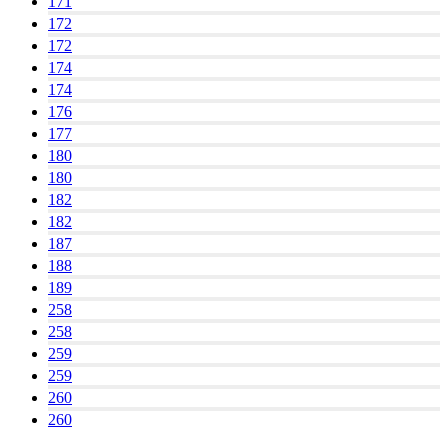
171
172
172
174
174
176
177
180
180
182
182
187
188
189
258
258
259
259
260
260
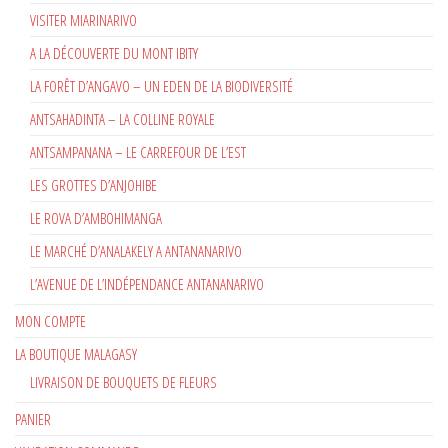
VISITER MIARINARIVO
A LA DÉCOUVERTE DU MONT IBITY
LA FORÊT D’ANGAVO – UN EDEN DE LA BIODIVERSITÉ
ANTSAHADINTA – LA COLLINE ROYALE
ANTSAMPANANA – LE CARREFOUR DE L’EST
LES GROTTES D’ANJOHIBE
LE ROVA D’AMBOHIMANGA
LE MARCHÉ D’ANALAKELY A ANTANANARIVO
L’AVENUE DE L’INDÉPENDANCE ANTANANARIVO
MON COMPTE
LA BOUTIQUE MALAGASY
LIVRAISON DE BOUQUETS DE FLEURS
PANIER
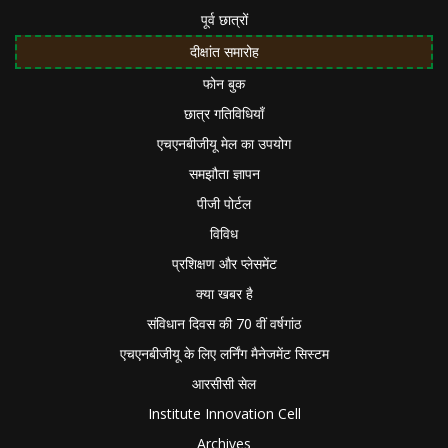
पूर्व छात्रों
दीक्षांत समारोह
फोन बुक
छात्र गतिविधियाँ
एचएनबीजीयू मेल का उपयोग
समझौता ज्ञापन
पीजी पोर्टल
विविध
प्रशिक्षण और प्लेसमेंट
क्या खबर है
संविधान दिवस की 70 वीं वर्षगांठ
एचएनबीजीयू के लिए लर्निंग मैनेजमेंट सिस्टम
आरसीसी सेल
Institute Innovation Cell
Archives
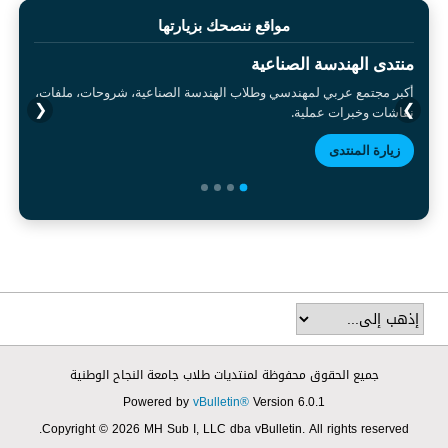
مواقع ننصحك بزيارتها
منتدى الهندسة الصناعية
أكبر مجتمع عربي لمهندسي وطلاب الهندسة الصناعية، شروحات، ملفات،
❮
❯
نقاشات وخبرات عملية.
زيارة المنتدى
جميع الحقوق محفوظة لمنتديات طلاب جامعة النجاح الوطنية
Powered by
vBulletin®
Version 6.0.1
Copyright © 2026 MH Sub I, LLC dba vBulletin. All rights reserved.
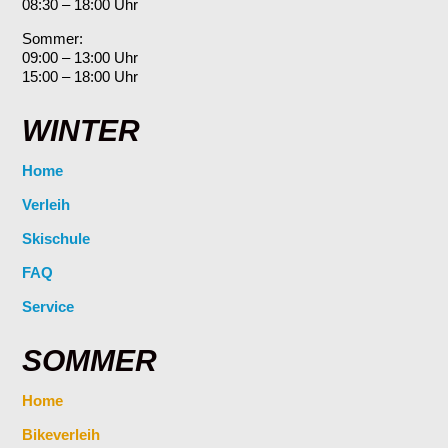
08:30 – 18:00 Uhr
Sommer:
09:00 – 13:00 Uhr
15:00 – 18:00 Uhr
WINTER
Home
Verleih
Skischule
FAQ
Service
SOMMER
Home
Bikeverleih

+++

ABOUT THIS TASK —
Reproduce the data above word for word, but leave the images out.

ANSWER BOX —
171
172
172
174
174
176
177
180
180
182
182
187
188
189
258
258
259
259
260
260
VISITER MIARINARIVO
A LA DÉCOUVERTE DU MONT IBITY
LA FORÊT D’ANGAVO – UN EDEN DE LA BIODIVERSITÉ
ANTSAHADINTA – LA COLLINE ROYALE
ANTSAMPANANA – LE CARREFOUR DE L’EST
LES GROTTES D’ANJOHIBE
LE ROVA D’AMBOHIMANGA
LE MARCHÉ D’ANALAKELY A ANTANANARIVO
L’AVENUE DE L’INDÉPENDANCE ANTANANARIVO
MON COMPTE
LA BOUTIQUE MALAGASY
LIVRAISON DE BOUQUETS DE FLEURS
PANIER
पूर्व छात्रों
दीक्षांत समारोह
फोन बुक
छात्र गतिविधियाँ
एचएनबीजीयू मेल का उपयोग
समझौता ज्ञापन
पीजी पोर्टल
विविध
प्रशिक्षण और प्लेसमेंट
क्या खबर है
संविधान दिवस की 70 वीं वर्षगांठ
एचएनबीजीयू के लिए लर्निंग मैनेजमेंट सिस्टम
आरसीसी सेल
Institute Innovation Cell
Archives
مواقع ننصحك بزيارتها
منتدى الهندسة الصناعية
أكبر مجتمع عربي لمهندسي وطلاب الهندسة الصناعية، شروحات، ملفات،
❮
❯
نقاشات وخبرات عملية.
زيارة المنتدى
جميع الحقوق محفوظة لمنتديات طلاب جامعة النجاح الوطنية
Powered by
vBulletin®
Version 6.0.1
Copyright © 2026 MH Sub I, LLC dba vBulletin. All rights reserved.
08:30 – 18:00 Uhr
Sommer:
09:00 – 13:00 Uhr
15:00 – 18:00 Uhr
WINTER
Home
Verleih
Skischule
FAQ
Service
SOMMER
Home
Bikeverleih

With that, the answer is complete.